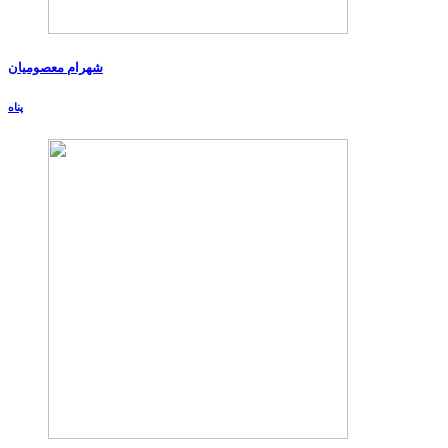
شهرام معصومیان
پناه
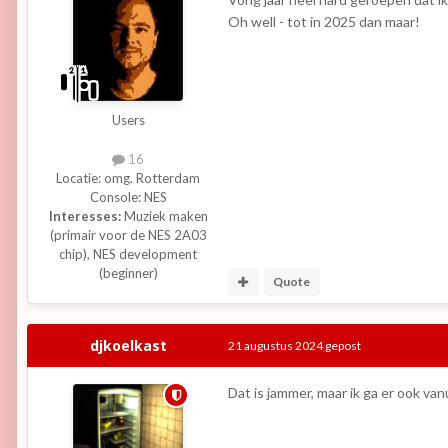
Oh well - tot in 2025 dan maar!
Users
16
Locatie:
omg. Rotterdam
Console:
NES
Interesses:
Muziek maken
(primair voor de NES 2A03
chip), NES development
(beginner)
Quote
djkoelkast
21 augustus 2024
gepost
Dat is jammer, maar ik ga er ook van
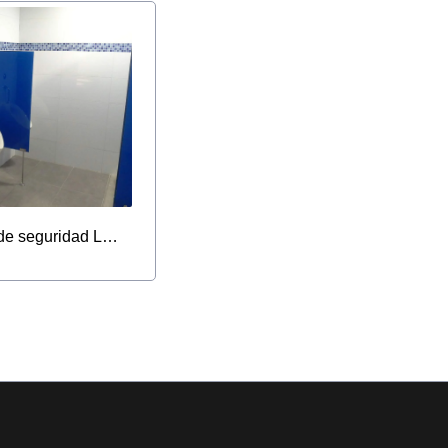
Fabricantes de Vidrios de seguridad Laminados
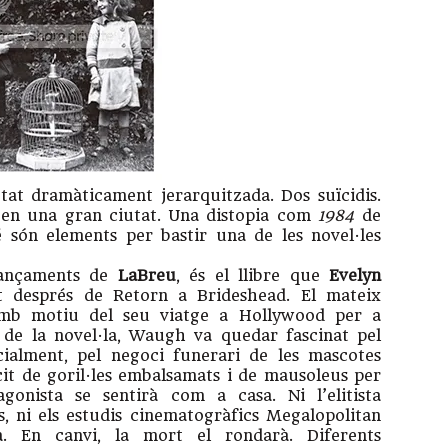
tat dramàticament jerarquitzada. Dos suïcidis.
s en una gran ciutat. Una distopia com
1984
de
són elements per bastir una de les novel·les
llançaments de
LaBreu
, és el llibre que
Evelyn
 després de Retorn a Brideshead. El mateix
amb motiu del seu viatge a Hollywood per a
a de la novel·la, Waugh va quedar fascinat pel
cialment, pel negoci funerari de les mascotes
cit de goril·les embalsamats i de mausoleus per
gonista se sentirà com a casa. Ni l’elitista
s, ni els estudis cinematogràfics Megalopolitan
a. En canvi, la mort el rondarà. Diferents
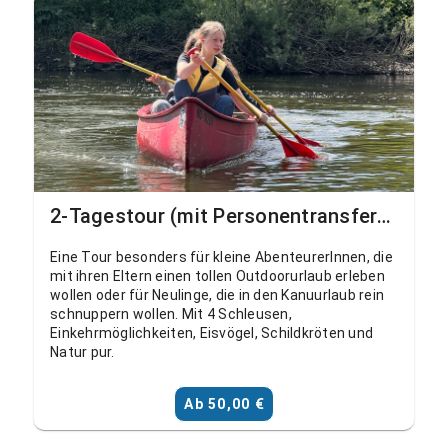
2-Tagestour (mit Personentransfer) Wetzlar, Bachweide - Ahausen
Eine Tour besonders für kleine AbenteurerInnen, die
mit ihren Eltern einen tollen Outdoorurlaub erleben
wollen oder für Neulinge, die in den Kanuurlaub rein
schnuppern wollen. Mit 4 Schleusen,
Einkehrmöglichkeiten, Eisvögel, Schildkröten und
Natur pur.
Ab 50,00 €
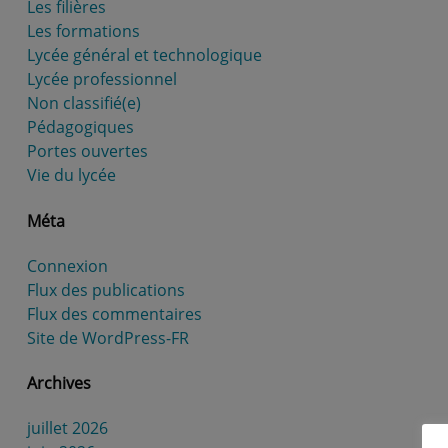
Les filières
Les formations
Lycée général et technologique
Lycée professionnel
Non classifié(e)
Pédagogiques
Portes ouvertes
Vie du lycée
Méta
Connexion
Flux des publications
Flux des commentaires
Site de WordPress-FR
Archives
juillet 2026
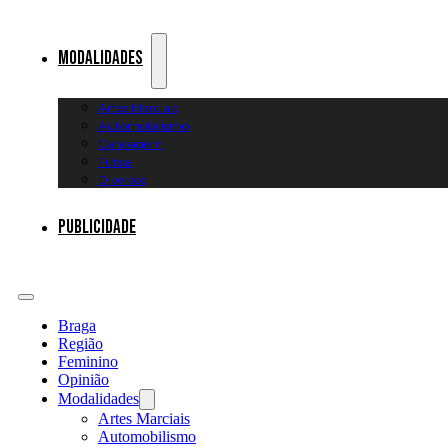
Modalidades
Artes Marciais
Automobilismo
Canoagem
Futsal
Diversos
Publicidade
Braga
Região
Feminino
Opinião
Modalidades
Artes Marciais
Automobilismo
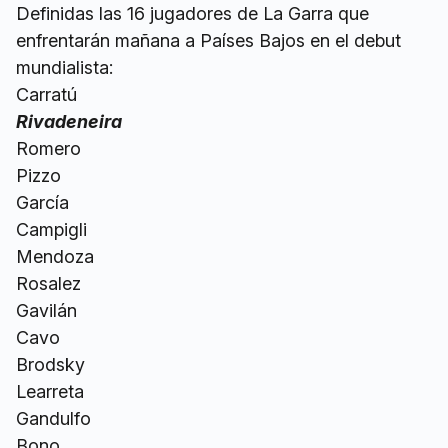
Definidas las 16 jugadores de La Garra que
enfrentarán mañana a Países Bajos en el debut
mundialista:
Carratú
Rivadeneira
Romero
Pizzo
García
Campigli
Mendoza
Rosalez
Gavilán
Cavo
Brodsky
Learreta
Gandulfo
Bono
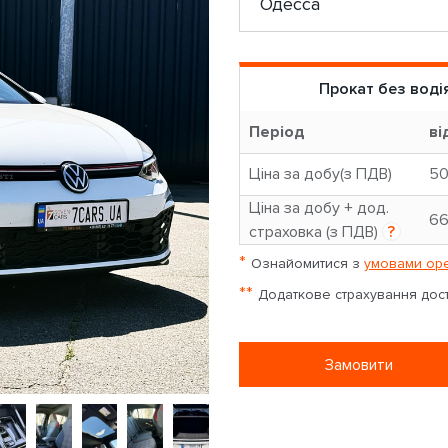
Прокат без воді
Період
ві
Ціна за добу(з ПДВ)
5
Ціна за добу + дод.
6
страховка (з ПДВ)
?
*
Ознайомитися з
умовами оре
**
Додаткове страхування досту
Замовити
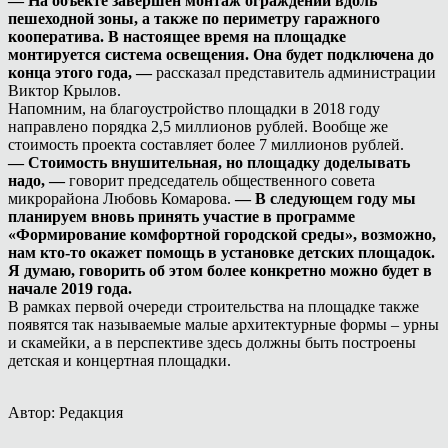
— На объекте завершён монтаж ограждений вдоль
пешеходной зоны, а также по периметру гаражного
кооператива. В настоящее время на площадке
монтируется система освещения. Она будет подключена до
конца этого года, —
рассказал представитель администрации
Виктор Крылов.
Напомним, на благоустройство площадки в 2018 году
направлено порядка 2,5 миллионов рублей. Вообще же
стоимость проекта составляет более 7 миллионов рублей.
— Стоимость внушительная, но площадку доделывать
надо, —
говорит председатель общественного совета
микрорайона Любовь Комарова.
— В следующем году мы
планируем вновь принять участие в программе
«Формирование комфортной городской среды», возможно,
нам кто-то окажет помощь в установке детских площадок.
Я думаю, говорить об этом более конкретно можно будет в
начале 2019 года.
В рамках первой очереди строительства на площадке также
появятся так называемые малые архитектурные формы – урны
и скамейки, а в перспективе здесь должны быть построены
детская и концертная площадки.
Автор: Редакция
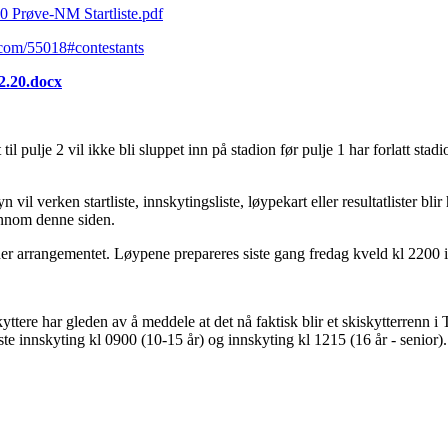
0 Prøve-NM Startliste.pdf
g.com/55018#contestants
2.20.docx
til pulje 2 vil ikke bli sluppet inn på stadion før pulje 1 har forlatt stadi
vil verken startliste, innskytingsliste, løypekart eller resultatlister bl
jennom denne siden.
er arrangementet. Løypene prepareres siste gang fredag kveld kl 2200 i 
tere har gleden av å meddele at det nå faktisk blir et skiskytterrenn i 
te innskyting kl 0900 (10-15 år) og innskyting kl 1215 (16 år - senior).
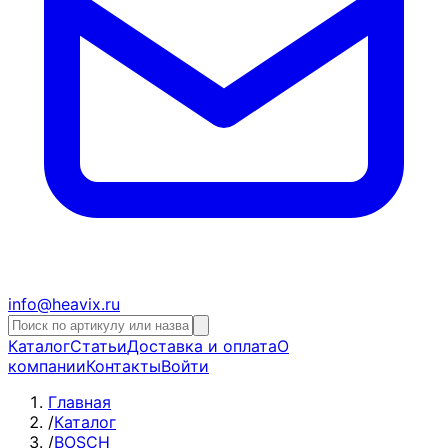
info@heavix.ru
Каталог
Статьи
Доставка и оплата
О
компании
Контакты
Войти
Главная
/
Каталог
/
BOSCH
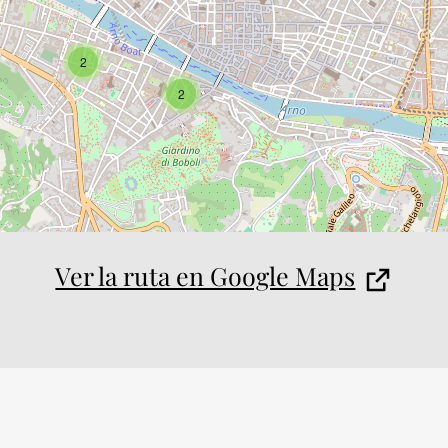
2
2
Ver la ruta en Google Maps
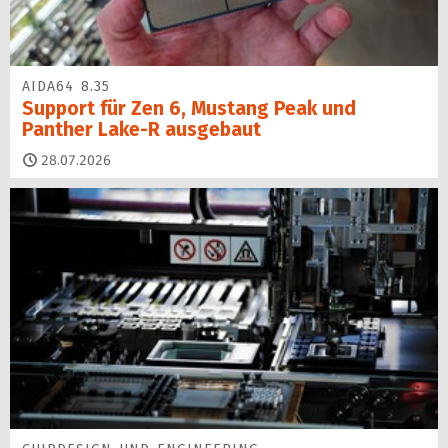
AIDA64 8.35
Support für Zen 6, Mustang Peak und
Panther Lake-R ausgebaut
28.07.2026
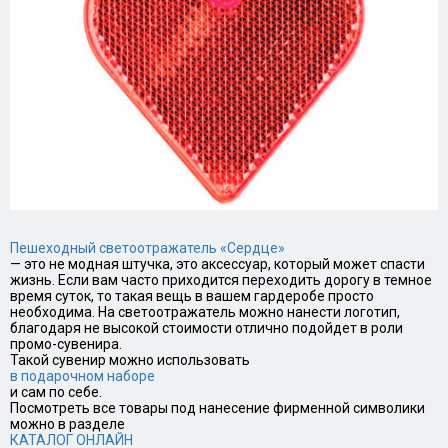
Пешеходный светоотражатель «Сердце»
— это не модная штучка, это аксессуар, который может спасти
жизнь. Если вам часто приходится переходить дорогу в темное
время суток, то такая вещь в вашем гардеробе просто
необходима. На светоотражатель можно нанести логотип,
благодаря не высокой стоимости отлично подойдет в роли
промо-сувенира.
Такой сувенир можно использовать
в подарочном наборе
и сам по себе.
Посмотреть все товары под нанесение фирменной символики
можно в разделе
КАТАЛОГ ОНЛАЙН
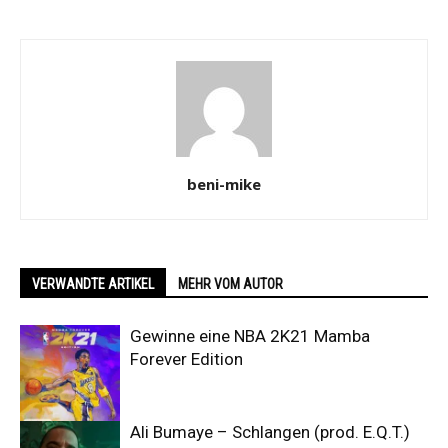
beni-mike
VERWANDTE ARTIKEL
MEHR VOM AUTOR
Gewinne eine NBA 2K21 Mamba
Forever Edition
Ali Bumaye – Schlangen (prod. E.Q.T.)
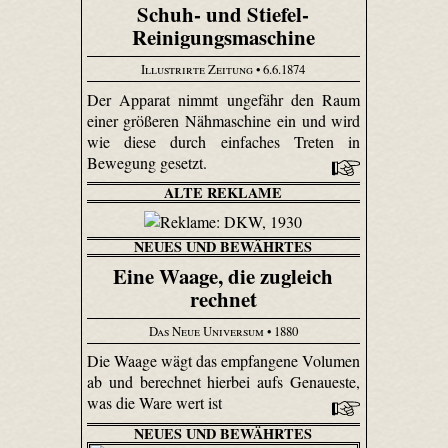
Schuh- und Stiefel-
Reinigungsmaschine
Illustrirte Zeitung
• 6.6.1874
Der Apparat nimmt ungefähr den Raum
einer größeren Nähmaschine ein und wird
wie diese durch einfaches Treten in
Bewegung gesetzt.
ALTE REKLAME
NEUES UND BEWÄHRTES
Eine Waage, die zugleich
rechnet
Das Neue Universum
• 1880
Die Waage wägt das empfangene Volumen
ab und berechnet hierbei aufs Genaueste,
was die Ware wert ist
NEUES UND BEWÄHRTES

WHAT THE EXERCISE ASKS
In the records, how many lines hold the word "novel"? Answer with the number and no other words.

RESULT BELOW
2